I saw schools which were incredibly rich with resources: fashion schools with runways, dress forms, sewing machines, imagination, student design ready for Vogue. One school had a giant video production studio with pre-production, production and post-production areas, a beautiful photography studio and students beating on the door to get to class on Friday afternoon at 3:10pm. In a “failing” school, I met a Living Environment teacher, also an EPA consultant, poised to take his classes on a trip to the beach to take samples of the sand and water to see if they can determine any pollutants. I was in a dual language school which wrapped its academic arms around some of our newest immigrants from Spanish-speaking countries. I taught at another school that serves kids, who just came through international arrivals at JFK but who are a bit too old for high school. This school stays open till 10 at night and on weekends to provide these kids with a path to success, even though they may have to raise families or work day jobs. All of these schools showed great love and a passion for giving their students every single chance to succeed.
4) Moving onto the bad—what was the worst thing you encountered or saw?
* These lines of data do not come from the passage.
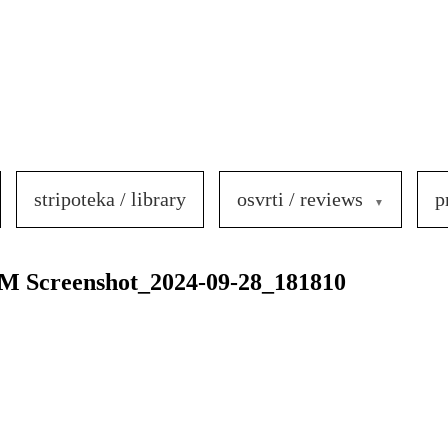
stripoteka / library
osvrti / reviews
p
Screenshot_2024-09-28_181810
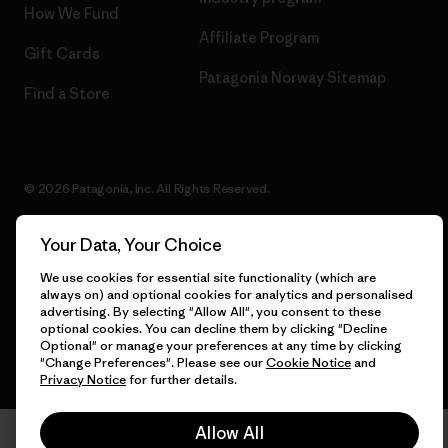
How We Fund
Affiliate Program
Gift Cards
Patagonia Norway Sitemap
Find a Store
© 2026 Patagonia, Inc. All Rights Reserved.
Your Data, Your Choice
English
We use cookies for essential site functionality (which are
always on) and optional cookies for analytics and personalised
advertising. By selecting "Allow All", you consent to these
optional cookies. You can decline them by clicking "Decline
Optional" or manage your preferences at any time by clicking
"Change Preferences". Please see our
Cookie Notice
and
Privacy Notice
for further details.
Allow All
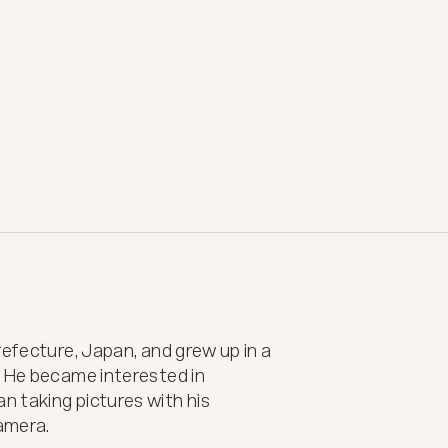
efecture, Japan, and grew up in a 
 He became interested in 
 taking pictures with his 
mera.
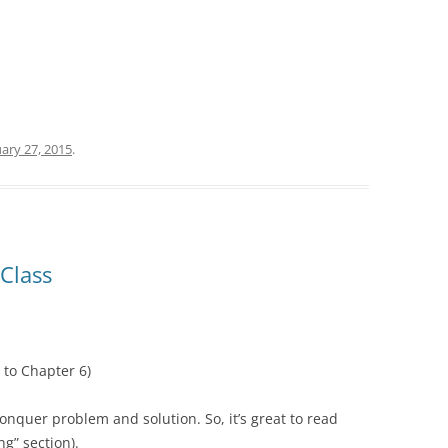
ary 27, 2015
.
Class
 to Chapter 6)
onquer problem and solution. So, it’s great to read
g” section).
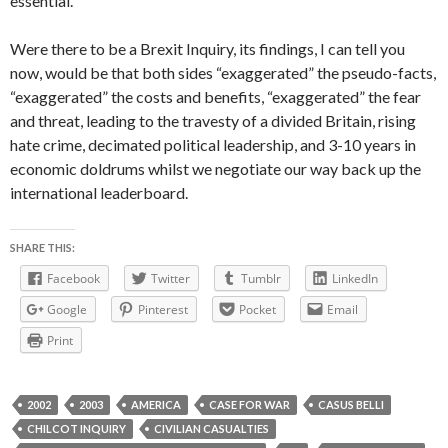
essential.”
Were there to be a Brexit Inquiry, its findings, I can tell you
now, would be that both sides “exaggerated” the pseudo-facts,
“exaggerated” the costs and benefits, “exaggerated” the fear
and threat, leading to the travesty of a divided Britain, rising
hate crime, decimated political leadership, and 3-10 years in
economic doldrums whilst we negotiate our way back up the
international leaderboard.
SHARE THIS:
Facebook
Twitter
Tumblr
LinkedIn
Google
Pinterest
Pocket
Email
Print
2002
2003
AMERICA
CASE FOR WAR
CASUS BELLI
CHILCOT INQUIRY
CIVILIAN CASUALTIES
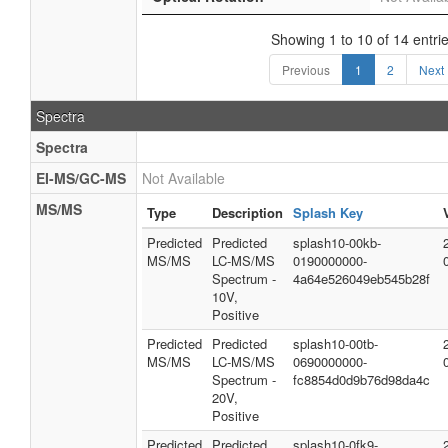
Showing 1 to 10 of 14 entri
Previous
1
2
Next
Spectra
Spectra
EI-MS/GC-MS
Not Available
MS/MS
Type
Description
Splash Key
Predicted
Predicted
splash10-00kb-
MS/MS
LC-MS/MS
0190000000-
Spectrum -
4a64e526049eb545b28f
10V,
Positive
Predicted
Predicted
splash10-00tb-
MS/MS
LC-MS/MS
0690000000-
Spectrum -
fc8854d0d9b76d98da4c
20V,
Positive
Predicted
Predicted
splash10-0fk9-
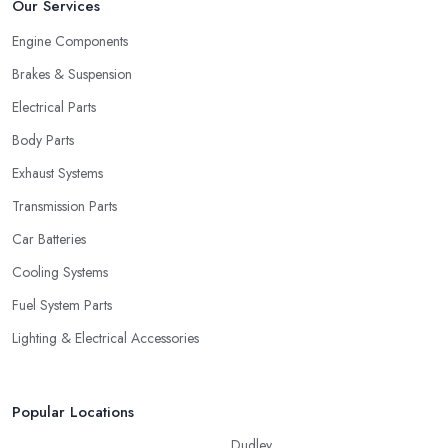
Our Services
Engine Components
Brakes & Suspension
Electrical Parts
Body Parts
Exhaust Systems
Transmission Parts
Car Batteries
Cooling Systems
Fuel System Parts
Lighting & Electrical Accessories
Popular Locations
Dudley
Segregation by zip code. There was a small school in Washington Heights that serves about 600 students. Every NYC high school student is required to have one “art” credit for graduation so they had to create an “art” class. This school’s total art supplies equaled one cardboard box with a few colored pencils. All the pencils needed sharpening and someone had run off with the sharpener. There seemed to be no art teacher, just an AP who assigned a sub the art classes every week. As their “art” sub, I was given either no lesson plan or just a poorly copied outline of Picasso’s guitar player. These vibrant, naturally creative, funny high school students were expected to color in this outline for their 45 minute art class. WTF! That’s a kindergarten level class. Sister Wendy should hear this AP’s confession, word?
I conspired with these kids to create our own art project with prominently featured third fingers…it’s in the book.”
The whole interview is here.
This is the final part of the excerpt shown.